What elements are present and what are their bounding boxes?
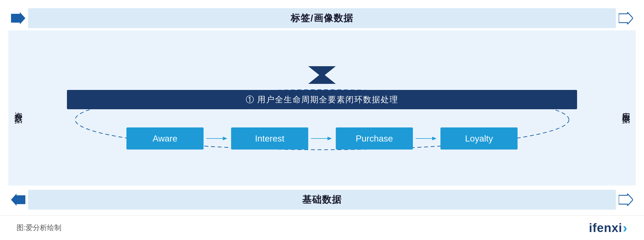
arrow-icon-3 <box>416 134 438 143</box>
svg-marker-0 <box>11 12 25 24</box>
top-right-arrow-area <box>616 12 636 24</box>
flow-arrow-3 <box>413 134 440 143</box>
diagram-wrapper: 标签/画像数据 资产数据 <box>0 0 644 212</box>
bottom-bar: 基础数据 <box>28 190 616 210</box>
footer: 图:爱分析绘制 ifenxi› <box>0 215 644 240</box>
flow-row: Aware Interest <box>67 127 577 150</box>
arrow-right-outline-2-icon <box>619 194 633 206</box>
arrow-icon-1 <box>206 134 228 143</box>
bottom-bar-label: 基础数据 <box>302 193 342 206</box>
flow-box-interest: Interest <box>231 127 308 150</box>
logo: ifenxi› <box>589 220 627 235</box>
flow-box-purchase: Purchase <box>336 127 413 150</box>
bottom-left-arrow-area <box>8 194 28 206</box>
inner-content: ① 用户全生命周期全要素闭环数据处理 Aware <box>45 90 599 150</box>
flow-box-loyalty: Loyalty <box>440 127 518 150</box>
bottom-bar-row: 基础数据 <box>8 190 636 210</box>
flow-box-aware: Aware <box>126 127 204 150</box>
svg-marker-7 <box>328 137 332 140</box>
top-left-arrow-area <box>8 12 28 24</box>
svg-marker-11 <box>619 194 633 206</box>
top-bar-label: 标签/画像数据 <box>291 12 353 25</box>
svg-marker-10 <box>11 194 25 206</box>
dark-bar: ① 用户全生命周期全要素闭环数据处理 <box>67 90 577 109</box>
arrow-right-solid-icon <box>11 12 25 24</box>
center-content: ① 用户全生命周期全要素闭环数据处理 Aware <box>28 30 616 185</box>
left-side-label: 资产数据 <box>8 30 28 185</box>
dark-bar-text: ① 用户全生命周期全要素闭环数据处理 <box>246 94 398 105</box>
diamond-shape-area <box>308 66 336 85</box>
middle-section: 资产数据 ① 用户全生命周期 <box>8 30 636 185</box>
svg-marker-5 <box>223 137 227 140</box>
top-bar-row: 标签/画像数据 <box>8 8 636 28</box>
arrow-left-solid-icon <box>11 194 25 206</box>
main-container: 标签/画像数据 资产数据 <box>0 0 644 240</box>
bowtie-icon <box>308 66 336 84</box>
top-bar: 标签/画像数据 <box>28 8 616 28</box>
bottom-right-arrow-area <box>616 194 636 206</box>
svg-marker-1 <box>619 12 633 24</box>
flow-arrow-2 <box>308 134 336 143</box>
right-side-label: 应用数据 <box>616 30 636 185</box>
arrow-right-outline-icon <box>619 12 633 24</box>
svg-marker-9 <box>432 137 437 140</box>
arrow-icon-2 <box>311 134 333 143</box>
footer-caption: 图:爱分析绘制 <box>17 223 61 233</box>
svg-marker-2 <box>308 66 336 84</box>
logo-word: ifenxi <box>589 221 622 235</box>
flow-arrow-1 <box>204 134 231 143</box>
logo-arrow-icon: › <box>623 220 627 235</box>
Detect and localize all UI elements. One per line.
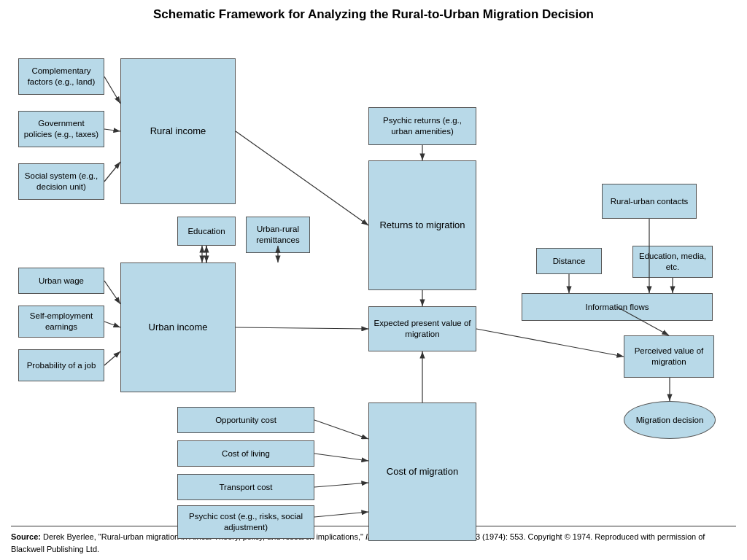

### About this task
Return every entry above exactly. Pictures stay out.

### Task result
What elements are present and what are their bounding boxes?
arrow-icon-3 <box>416 134 438 143</box>
svg-marker-0 <box>11 12 25 24</box>
top-right-arrow-area <box>616 12 636 24</box>
flow-arrow-3 <box>413 134 440 143</box>
diagram-wrapper: 标签/画像数据 资产数据 <box>0 0 644 212</box>
bottom-bar: 基础数据 <box>28 190 616 210</box>
footer: 图:爱分析绘制 ifenxi› <box>0 215 644 240</box>
flow-row: Aware Interest <box>67 127 577 150</box>
arrow-right-outline-2-icon <box>619 194 633 206</box>
arrow-icon-1 <box>206 134 228 143</box>
bottom-bar-label: 基础数据 <box>302 193 342 206</box>
flow-box-interest: Interest <box>231 127 308 150</box>
logo: ifenxi› <box>589 220 627 235</box>
flow-box-purchase: Purchase <box>336 127 413 150</box>
bottom-left-arrow-area <box>8 194 28 206</box>
inner-content: ① 用户全生命周期全要素闭环数据处理 Aware <box>45 90 599 150</box>
flow-box-loyalty: Loyalty <box>440 127 518 150</box>
bottom-bar-row: 基础数据 <box>8 190 636 210</box>
flow-box-aware: Aware <box>126 127 204 150</box>
svg-marker-7 <box>328 137 332 140</box>
top-left-arrow-area <box>8 12 28 24</box>
svg-marker-11 <box>619 194 633 206</box>
top-bar-label: 标签/画像数据 <box>291 12 353 25</box>
svg-marker-10 <box>11 194 25 206</box>
dark-bar: ① 用户全生命周期全要素闭环数据处理 <box>67 90 577 109</box>
arrow-right-solid-icon <box>11 12 25 24</box>
center-content: ① 用户全生命周期全要素闭环数据处理 Aware <box>28 30 616 185</box>
left-side-label: 资产数据 <box>8 30 28 185</box>
dark-bar-text: ① 用户全生命周期全要素闭环数据处理 <box>246 94 398 105</box>
diamond-shape-area <box>308 66 336 85</box>
middle-section: 资产数据 ① 用户全生命周期 <box>8 30 636 185</box>
svg-marker-5 <box>223 137 227 140</box>
top-bar-row: 标签/画像数据 <box>8 8 636 28</box>
arrow-left-solid-icon <box>11 194 25 206</box>
main-container: 标签/画像数据 资产数据 <box>0 0 644 240</box>
bowtie-icon <box>308 66 336 84</box>
top-bar: 标签/画像数据 <box>28 8 616 28</box>
bottom-right-arrow-area <box>616 194 636 206</box>
svg-marker-1 <box>619 12 633 24</box>
flow-arrow-2 <box>308 134 336 143</box>
right-side-label: 应用数据 <box>616 30 636 185</box>
arrow-right-outline-icon <box>619 12 633 24</box>
svg-marker-9 <box>432 137 437 140</box>
arrow-icon-2 <box>311 134 333 143</box>
footer-caption: 图:爱分析绘制 <box>17 223 61 233</box>
svg-marker-2 <box>308 66 336 84</box>
logo-word: ifenxi <box>589 221 622 235</box>
flow-arrow-1 <box>204 134 231 143</box>
logo-arrow-icon: › <box>623 220 627 235</box>
Detect and localize all UI elements. One per line.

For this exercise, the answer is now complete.